(Page images and extracted text)
Start of Block
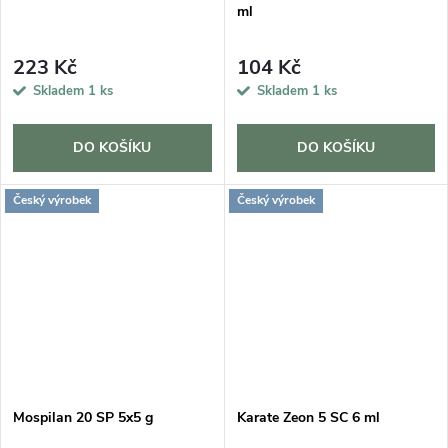
ml
223 Kč
104 Kč
Skladem
1 ks
Skladem
1 ks
DO KOŠÍKU
DO KOŠÍKU
Český výrobek
Český výrobek
Mospilan 20 SP 5x5 g
Karate Zeon 5 SC 6 ml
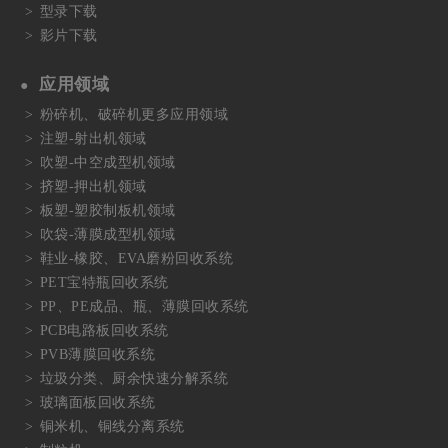
型录下载
影片下载
应用领域
粉碎机、破碎机更多应用领域
注塑-射出机领域
吹塑-中空成型机领域
挤塑-押出机领域
板塑-塑胶制板机领域
吹袋-薄膜成型机领域
鞋业-橡胶、EVA磨粉回收系统
PET宝特瓶回收系统
PP、PE成品、瓶、薄膜回收系统
PCB电路板回收系统
PVB薄膜回收系统
垃圾分类、厨余快速分解系统
玻璃面板回收系统
铜米机、铜线分离系统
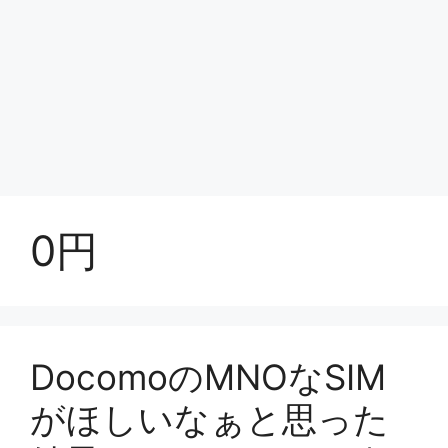
0円
DocomoのMNOなSIM
がほしいなぁと思った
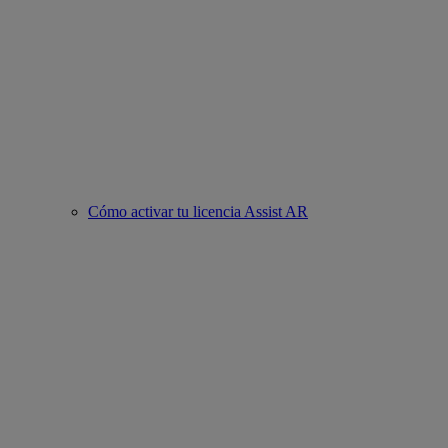
Cómo activar tu licencia Assist AR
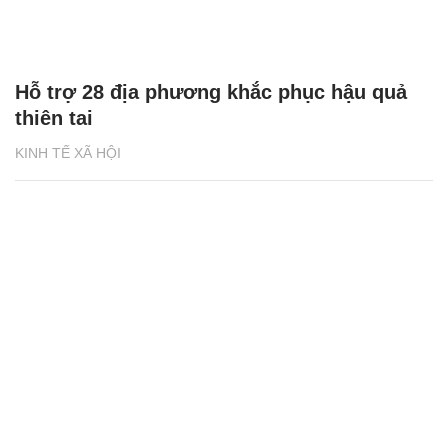
Hỗ trợ 28 địa phương khắc phục hậu quả
thiên tai
KINH TẾ XÃ HỘI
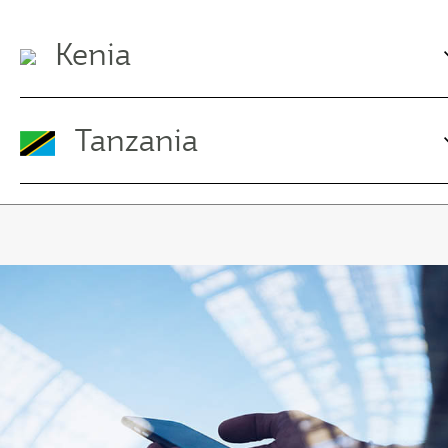
Kenia
Tanzania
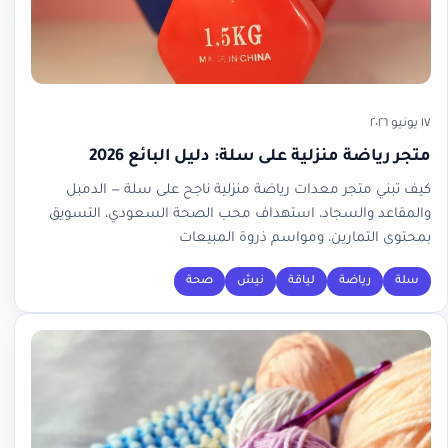
١٧ يونيو ٢٠٢٦
متجر رياضة منزلية على سلة: دليل البائع 2026
كيف تبني متجر معدات رياضة منزلية ناجح على سلة — الدمبل
والمقاعد والسجاد، استهداف محب الصحة السعودي، التسويق
بمحتوى التمارين، ومواسم ذروة المبيعات
سلة
رياضة
لياقة
نيش
صحة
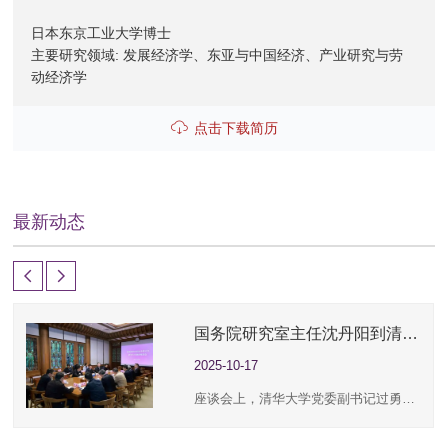
日本东京工业大学博士
主要研究领域: 发展经济学、东亚与中国经济、产业研究与劳
动经济学
点击下载简历
最新动态
国务院研究室主任沈丹阳到清华大学调研并主持召开座谈会
2025-10-17
座谈会上，清华大学党委副书记过勇介绍了学校国家高端智库建设有关情况。清华大学国情研究院名誉院长胡鞍钢、经济管理学院院长白重恩、中国经济思想与实践研究院院长李稻葵、国家金融研究院院长田轩、中国发展规划研究院常务副院长董煜、至善书院院长汤珂先后围绕当前我国经济形势和“十五五”时期经济领域重大问题进行了交流。 ...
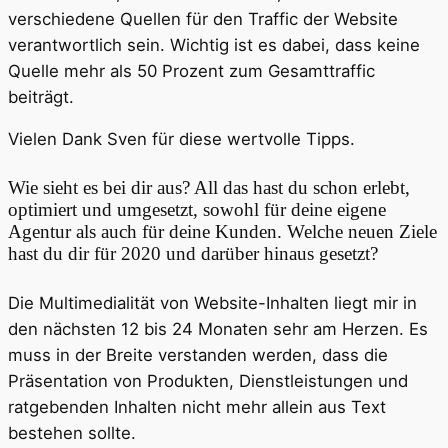
verschiedene Quellen für den Traffic der Website
verantwortlich sein. Wichtig ist es dabei, dass keine
Quelle mehr als 50 Prozent zum Gesamttraffic
beiträgt.
Vielen Dank Sven für diese wertvolle Tipps.
Wie sieht es bei dir aus? All das hast du schon erlebt,
optimiert und umgesetzt, sowohl für deine eigene
Agentur als auch für deine Kunden. Welche neuen Ziele
hast du dir für 2020 und darüber hinaus gesetzt?
Die Multimedialität von Website-Inhalten liegt mir in
den nächsten 12 bis 24 Monaten sehr am Herzen. Es
muss in der Breite verstanden werden, dass die
Präsentation von Produkten, Dienstleistungen und
ratgebenden Inhalten nicht mehr allein aus Text
bestehen sollte.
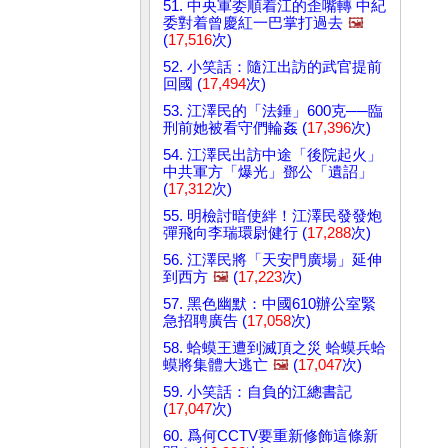
51. 中央軍委順着江的歪嘴轉 中紀
委對着曾慶紅一巴掌打過去
🖼️
(
17,516
次)
52. 小笑話：隨江出訪的武官提前
回國 (
17,494
次)
53. 江澤民的「法錘」600克──臨
刑前她被看守們輪姦 (
17,396
次)
54. 江澤民出訪中途「後院起火」
中共軍方「爆光」鄧公「遺詔」
(
17,312
次)
55. 明檢討暗使絆！江澤民發發炮
彈飛向李瑞環尉健行 (
17,288
次)
56. 江澤民將「天安門廣場」延伸
到西方
🖼️
(
17,223
次)
57. 黑色幽默：中國610辦公室緊
急招聘廣告 (
17,058
次)
58. 蛤蟆王遭到滅頂之災 蛤蟆兵蛤
蟆將集體大逃亡
🖼️
(
17,047
次)
59. 小笑話：自負的江總書記
(
17,047
次)
60. 爲何CCTV要重新修飾這條新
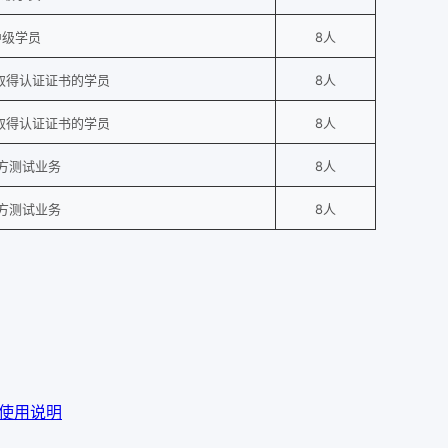
中级学员
8人
欲取得认证证书的学员
8人
欲取得认证证书的学员
8人
方测试业务
8人
方测试业务
8人
 图解使用说明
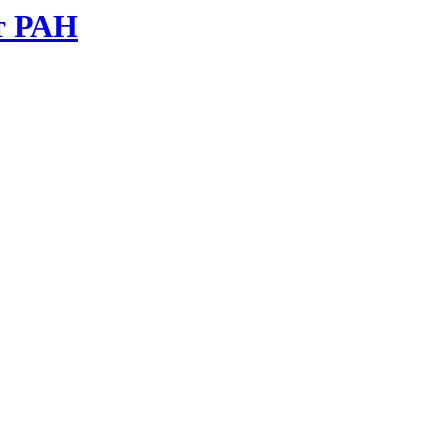
т РАН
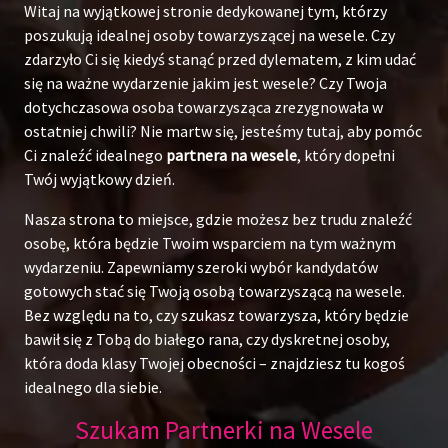
Witaj na wyjątkowej stronie dedykowanej tym, którzy
poszukują idealnej osoby towarzyszącej na wesele. Czy
zdarzyło Ci się kiedyś stanąć przed dylematem, z kim udać
się na ważne wydarzenie jakim jest wesele? Czy Twoja
dotychczasowa osoba towarzysząca zrezygnowała w
ostatniej chwili? Nie martw się, jesteśmy tutaj, aby pomóc
Ci znaleźć idealnego
partnera na wesele
, który dopełni
Twój wyjątkowy dzień.
Nasza strona to miejsce, gdzie możesz bez trudu znaleźć
osobę, która będzie Twoim wsparciem na tym ważnym
wydarzeniu. Zapewniamy szeroki wybór kandydatów
gotowych stać się Twoją osobą towarzyszącą na wesele.
Bez względu na to, czy szukasz towarzysza, który będzie
bawił się z Tobą do białego rana, czy dyskretnej osoby,
która doda klasy Twojej obecności – znajdziesz tu kogoś
idealnego dla siebie.
Szukam Partnerki na Wesele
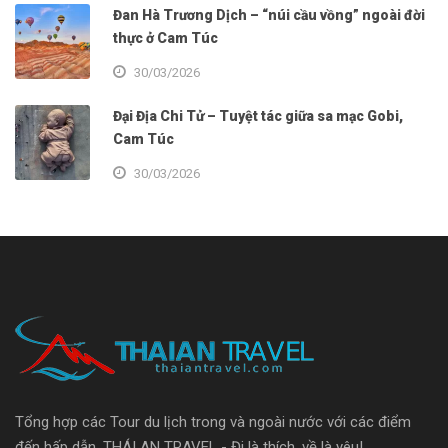
Đan Hà Trương Dịch – “núi cầu vồng” ngoài đời
thực ở Cam Túc
30/03/2026
Đại Địa Chi Tử – Tuyệt tác giữa sa mạc Gobi,
Cam Túc
30/03/2026
Tổng hợp các Tour du lịch trong và ngoài nước với các điểm
đến hấp dẫn. THÁI AN TRAVEL - Đi là thích, về là yêu!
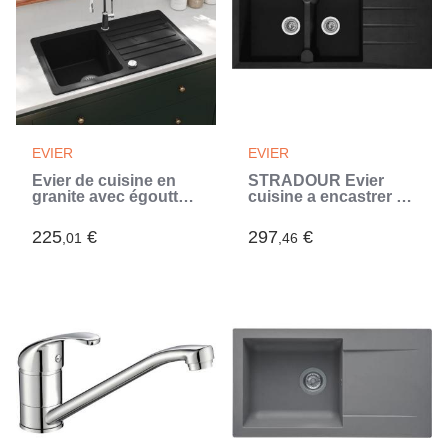
EVIER
EVIER
Évier de cuisine en
STRADOUR Evier
granite avec égouttoir
cuisine a encastrer 2
réversible Noir (Noir)
bacs + 1 égouttoir
Aloa - Résine - 116 x
225
€
297
€
,01
,46
50 cm - Noir (Noir)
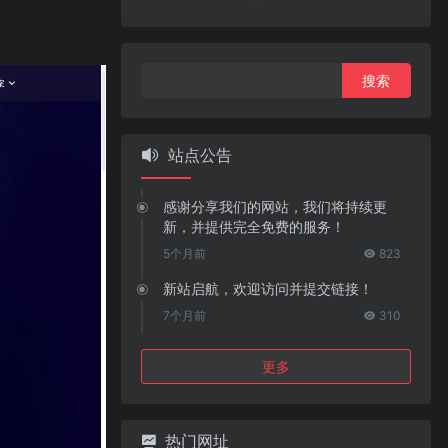
搜
索：
站点公告
感谢分享我们的网站，我们将持续更
新，并提供完全免费的服务！
5个月前
823
新站启航，欢迎访问并提交链接！
7个月前
310
更多
热门网址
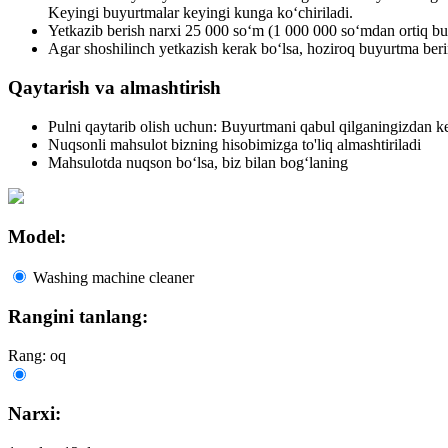
Keyingi buyurtmalar keyingi kunga ko‘chiriladi.
Yetkazib berish narxi 25 000 so‘m (1 000 000 so‘mdan ortiq bu
Agar shoshilinch yetkazish kerak bo‘lsa, hoziroq buyurtma beri
Qaytarish va almashtirish
Pulni qaytarib olish uchun: Buyurtmani qabul qilganingizdan ke
Nuqsonli mahsulot bizning hisobimizga to'liq almashtiriladi
Mahsulotda nuqson bo‘lsa, biz bilan bog‘laning
Model:
Washing machine cleaner
Rangini tanlang:
Rang: oq
Narxi:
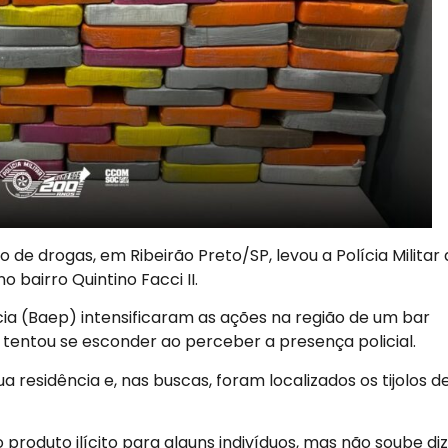
de drogas, em Ribeirão Preto/SP, levou a Polícia Militar 
 bairro Quintino Facci II.
ícia (Baep) intensificaram as ações na região de um bar
tentou se esconder ao perceber a presença policial.
 residência e, nas buscas, foram localizados os tijolos d
oduto ilícito para alguns indivíduos, mas não soube di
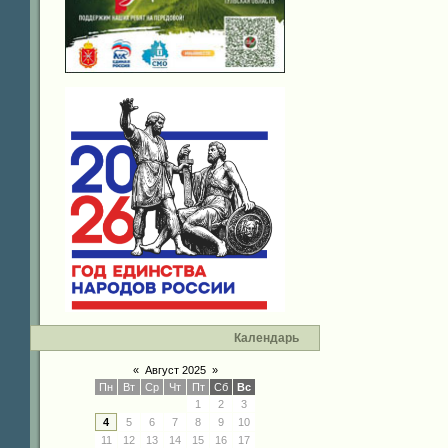
Календарь
«
Август 2025
»
Пн
Вт
Ср
Чт
Пт
Сб
Вс
1
2
3
4
5
6
7
8
9
10
11
12
13
14
15
16
17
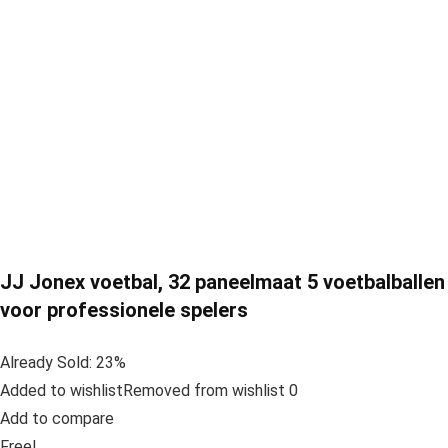
JJ Jonex voetbal, 32 paneelmaat 5 voetbalballen
voor professionele spelers
Already Sold: 23%
Added to wishlistRemoved from wishlist 0
Add to compare
Free!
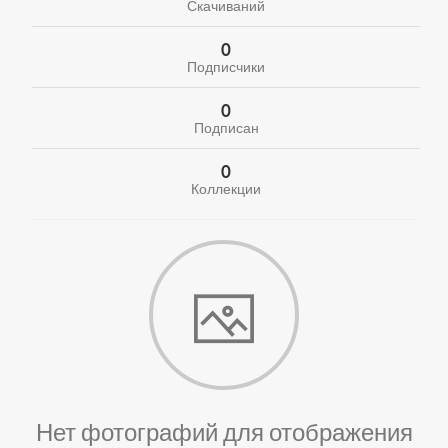
Скачиваний
0
Подписчики
0
Подписан
0
Коллекции
Нет фотографий для отображения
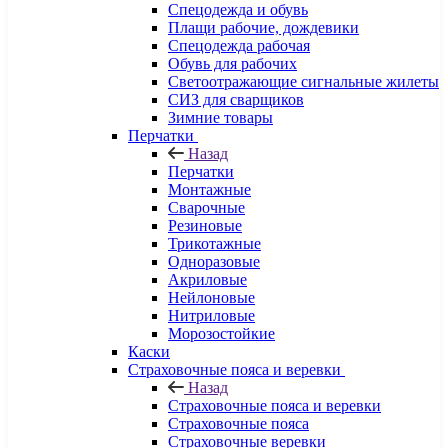
Спецодежда и обувь
Плащи рабочие, дождевики
Спецодежда рабочая
Обувь для рабочих
Светоотражающие сигнальные жилеты
СИЗ для сварщиков
Зимние товары
Перчатки
Назад
Перчатки
Монтажные
Сварочные
Резиновые
Трикотажные
Одноразовые
Акриловые
Нейлоновые
Нитриловые
Морозостойкие
Каски
Страховочные пояса и веревки
Назад
Страховочные пояса и веревки
Страховочные пояса
Страховочные веревки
End of Block
_Exercise prompt_: Each line of the records with the word "deine" in it is to be copied.

_Response_:
optimiert und umgesetzt, sowohl für deine eigene
Agentur als auch für deine Kunden. Welche neuen Ziele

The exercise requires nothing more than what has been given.